Task prompt: From the listing below, return each line that includes "løsning".

Input for this task:
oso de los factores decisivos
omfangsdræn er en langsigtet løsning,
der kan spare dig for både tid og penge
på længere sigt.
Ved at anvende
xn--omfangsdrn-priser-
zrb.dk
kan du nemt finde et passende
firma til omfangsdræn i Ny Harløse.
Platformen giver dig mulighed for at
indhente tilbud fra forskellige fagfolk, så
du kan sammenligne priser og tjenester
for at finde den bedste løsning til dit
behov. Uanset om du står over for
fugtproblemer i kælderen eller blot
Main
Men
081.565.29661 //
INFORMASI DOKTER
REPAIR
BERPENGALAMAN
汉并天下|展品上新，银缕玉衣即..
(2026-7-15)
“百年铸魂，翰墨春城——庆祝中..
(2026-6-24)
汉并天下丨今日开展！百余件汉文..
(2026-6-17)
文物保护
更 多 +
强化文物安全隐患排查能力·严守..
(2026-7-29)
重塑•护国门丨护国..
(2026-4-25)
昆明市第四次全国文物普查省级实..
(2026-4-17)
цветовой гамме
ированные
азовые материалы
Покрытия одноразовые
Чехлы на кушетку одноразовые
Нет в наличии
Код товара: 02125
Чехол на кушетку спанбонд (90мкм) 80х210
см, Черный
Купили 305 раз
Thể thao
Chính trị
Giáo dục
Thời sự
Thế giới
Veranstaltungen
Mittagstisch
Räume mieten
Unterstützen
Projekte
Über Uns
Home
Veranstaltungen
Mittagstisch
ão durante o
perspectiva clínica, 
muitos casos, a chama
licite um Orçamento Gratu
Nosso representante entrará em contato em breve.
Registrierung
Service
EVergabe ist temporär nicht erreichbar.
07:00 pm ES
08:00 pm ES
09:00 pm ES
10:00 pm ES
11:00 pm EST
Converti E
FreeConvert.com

Answer space:
omfangsdræn er en langsigtet løsning,
for at finde den bedste løsning til dit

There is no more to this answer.